A few pez.sh records bypass Caddy entirely: mail points at nuremberg-a, minecraft and wow point at copenhagen-a's public IP (game clients connect directly), and public is a CNAME to a Cloudflare R2 public bucket (public.r2.dev).

Mail DNS

nuremberg-a handles mail for pez.sh. DNS records managed in Hetzner DNS (Terraform):

  • MX record pointing to nuremberg-a
  • SPF record for sender verification
  • DKIM record for message signing
  • DMARC record for policy enforcement

Caddy TLS

Caddy terminates TLS for all public traffic. Certificates are obtained and renewed automatically via ACME (Let's Encrypt).
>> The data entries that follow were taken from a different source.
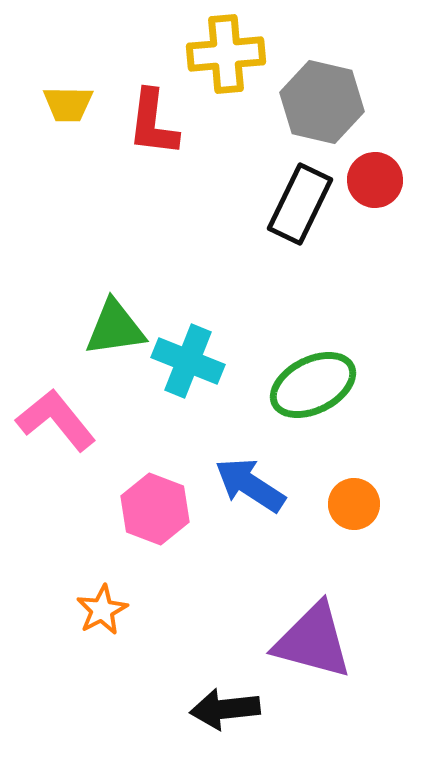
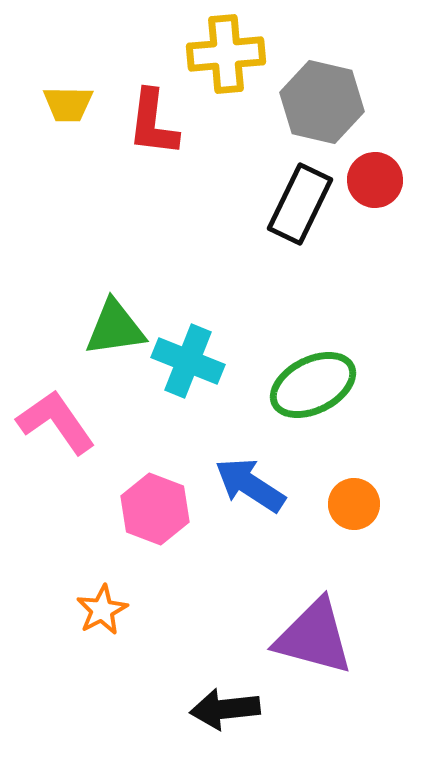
pink L-shape: moved 2 px down; rotated 4 degrees clockwise
purple triangle: moved 1 px right, 4 px up
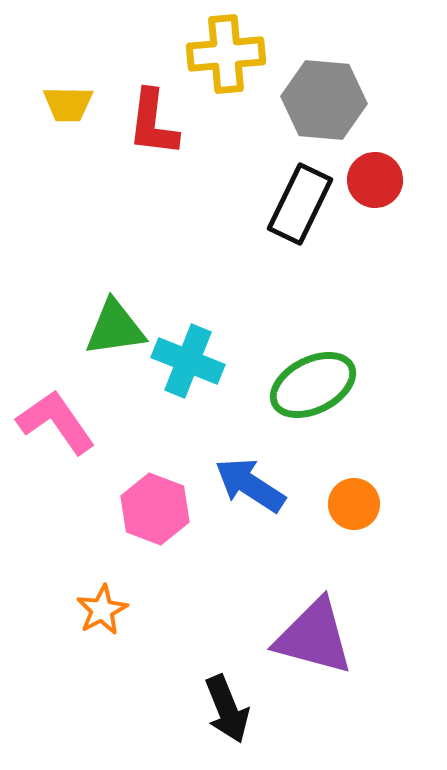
gray hexagon: moved 2 px right, 2 px up; rotated 8 degrees counterclockwise
black arrow: moved 2 px right; rotated 106 degrees counterclockwise
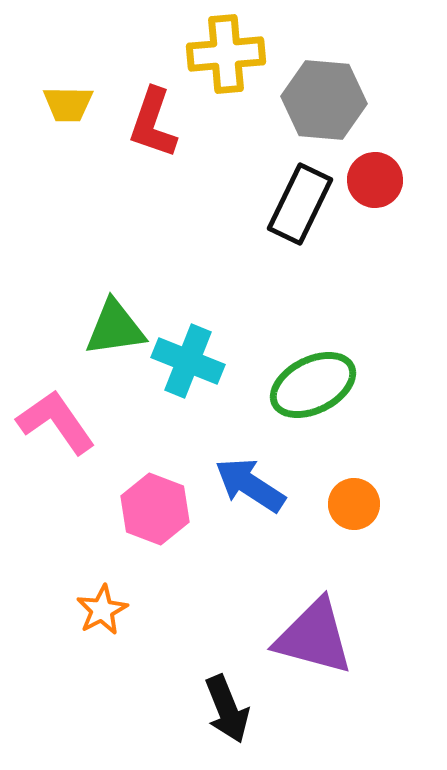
red L-shape: rotated 12 degrees clockwise
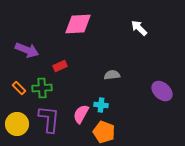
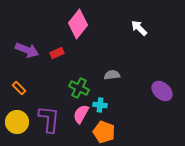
pink diamond: rotated 48 degrees counterclockwise
red rectangle: moved 3 px left, 13 px up
green cross: moved 37 px right; rotated 30 degrees clockwise
cyan cross: moved 1 px left
yellow circle: moved 2 px up
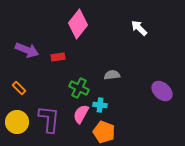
red rectangle: moved 1 px right, 4 px down; rotated 16 degrees clockwise
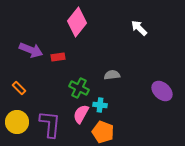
pink diamond: moved 1 px left, 2 px up
purple arrow: moved 4 px right
purple L-shape: moved 1 px right, 5 px down
orange pentagon: moved 1 px left
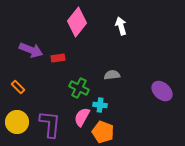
white arrow: moved 18 px left, 2 px up; rotated 30 degrees clockwise
red rectangle: moved 1 px down
orange rectangle: moved 1 px left, 1 px up
pink semicircle: moved 1 px right, 3 px down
No manual cert management, no cron jobs, no renewals to think about.

Example Caddyfile block for a protected service:

radarr.pez.sh {
    forward_auth localhost:9091 {
        uri /api/authz/forward-auth
        copy_headers Remote-User Remote-Groups Remote-Name Remote-Email
    }
    reverse_proxy 100.84.65.101:7878
}

Compare that to the equivalent Nginx config — about 4 lines vs 20. This is why I use Caddy.